• **Work order**:
Only lines holding "marker" are wanted; copy each of them from the records below.

----------------------------------------

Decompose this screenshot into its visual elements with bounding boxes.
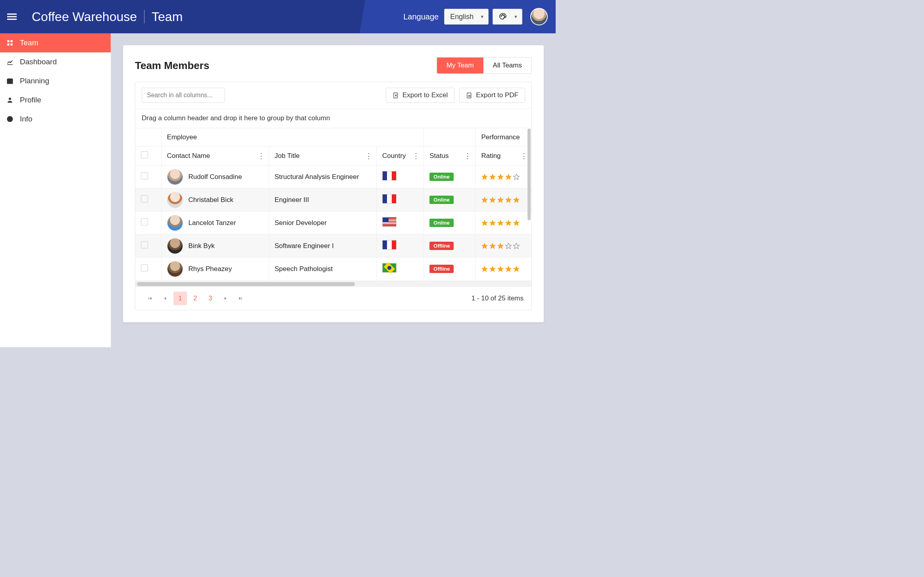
status-badge: Online [429,219,453,227]
table-row[interactable]: Rudolf ConsadineStructural Analysis Engi… [135,165,531,188]
col-group-employee: Employee [161,128,424,146]
col-country[interactable]: Country ⋮ [376,146,424,165]
table-row[interactable]: Bink BykSoftware Engineer IOffline [135,235,531,258]
language-select[interactable]: English ▼ [444,9,489,25]
col-status[interactable]: Status ⋮ [424,146,475,165]
row-checkbox[interactable] [141,172,148,179]
sidebar-item-info[interactable]: Info [0,110,111,129]
sidebar-item-profile[interactable]: Profile [0,90,111,110]
star-icon [481,173,488,181]
svg-point-18 [10,117,10,118]
pager-page-3[interactable]: 3 [204,292,217,305]
rating-stars [481,242,526,250]
pager-first-button[interactable] [143,292,157,305]
pager-prev-button[interactable] [158,292,172,305]
column-menu-icon[interactable]: ⋮ [365,152,372,160]
job-title-cell: Engineer III [269,188,376,212]
app-header: Coffee Warehouse Team Language English ▼… [0,0,556,33]
job-title-cell: Structural Analysis Engineer [269,165,376,188]
column-menu-icon[interactable]: ⋮ [464,152,471,160]
column-menu-icon[interactable]: ⋮ [412,152,420,160]
column-menu-icon[interactable]: ⋮ [258,152,265,160]
sidebar-item-label: Dashboard [20,58,57,66]
svg-marker-41 [482,266,488,271]
job-title-cell: Senior Developer [269,212,376,235]
sidebar-item-team[interactable]: Team [0,33,111,52]
pdf-icon [466,92,473,99]
status-badge: Online [429,173,453,181]
sidebar-item-planning[interactable]: Planning [0,71,111,90]
title-divider [144,10,144,23]
horizontal-scrollbar[interactable] [135,281,531,287]
search-input[interactable] [142,88,225,103]
star-icon [481,265,488,273]
employee-avatar [167,215,183,231]
sidebar-item-label: Team [20,38,38,47]
svg-marker-25 [514,174,520,179]
job-title-cell: Speech Pathologist [269,258,376,281]
svg-rect-10 [11,44,13,46]
flag-icon [382,263,397,273]
svg-rect-2 [7,19,17,20]
pager-page-1[interactable]: 1 [173,292,187,305]
grid-toolbar: Export to Excel Export to PDF [135,82,531,108]
svg-rect-1 [7,16,17,17]
select-all-checkbox[interactable] [141,151,148,158]
export-excel-label: Export to Excel [402,91,448,99]
job-title-cell: Software Engineer I [269,235,376,258]
grid: Export to Excel Export to PDF Drag a col… [135,82,532,310]
star-icon [505,265,512,273]
row-checkbox[interactable] [141,264,148,271]
row-checkbox[interactable] [141,241,148,248]
user-avatar[interactable] [530,8,548,25]
star-icon [497,173,504,181]
svg-marker-28 [498,197,504,202]
export-pdf-button[interactable]: Export to PDF [459,88,525,103]
language-value: English [450,13,474,21]
table-row[interactable]: Rhys PheazeySpeech PathologistOffline [135,258,531,281]
row-checkbox[interactable] [141,195,148,202]
svg-marker-43 [498,266,504,271]
col-rating[interactable]: Rating ⋮ [475,146,531,165]
hamburger-icon [7,12,17,21]
rating-stars [481,196,526,204]
export-excel-button[interactable]: Export to Excel [386,88,454,103]
group-by-hint[interactable]: Drag a column header and drop it here to… [135,108,531,128]
svg-marker-34 [506,220,512,225]
svg-marker-45 [514,266,520,271]
table-row[interactable]: Christabel BickEngineer IIIOnline [135,188,531,212]
tab-my-team[interactable]: My Team [437,58,483,73]
sidebar: TeamDashboardPlanningProfileInfo [0,33,111,347]
star-icon [481,242,488,250]
team-tabs: My TeamAll Teams [437,57,532,74]
sidebar-item-label: Profile [20,96,41,104]
pager-next-button[interactable] [219,292,232,305]
rating-stars [481,265,526,273]
star-icon [489,196,496,204]
svg-rect-0 [7,13,17,15]
excel-icon [393,92,399,99]
svg-marker-36 [482,243,488,248]
theme-select[interactable]: ▼ [493,9,522,25]
sidebar-item-dashboard[interactable]: Dashboard [0,52,111,71]
pager-last-button[interactable] [234,292,247,305]
pager: 123 1 - 10 of 25 items [135,287,531,310]
status-badge: Online [429,196,453,204]
employee-name: Bink Byk [189,242,215,250]
vertical-scrollbar[interactable] [527,128,531,281]
star-icon [505,196,512,204]
pager-page-2[interactable]: 2 [189,292,202,305]
menu-toggle-button[interactable] [4,9,20,25]
row-checkbox[interactable] [141,218,148,225]
star-icon [489,219,496,227]
star-icon [497,242,504,250]
col-contact[interactable]: Contact Name ⋮ [161,146,269,165]
star-icon [481,196,488,204]
col-job[interactable]: Job Title ⋮ [269,146,376,165]
svg-point-6 [504,16,505,17]
tab-all-teams[interactable]: All Teams [483,58,531,73]
table-row[interactable]: Lancelot TanzerSenior DeveloperOnline [135,212,531,235]
star-icon [497,196,504,204]
svg-rect-9 [7,44,9,46]
svg-marker-29 [506,197,512,202]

----------------------------------------

• **Answer to the exercise**:
svg-marker-41 [482,266,488,271]
svg-marker-25 [514,174,520,179]
svg-marker-28 [498,197,504,202]
svg-marker-43 [498,266,504,271]
svg-marker-34 [506,220,512,225]
svg-marker-45 [514,266,520,271]
svg-marker-36 [482,243,488,248]
svg-marker-29 [506,197,512,202]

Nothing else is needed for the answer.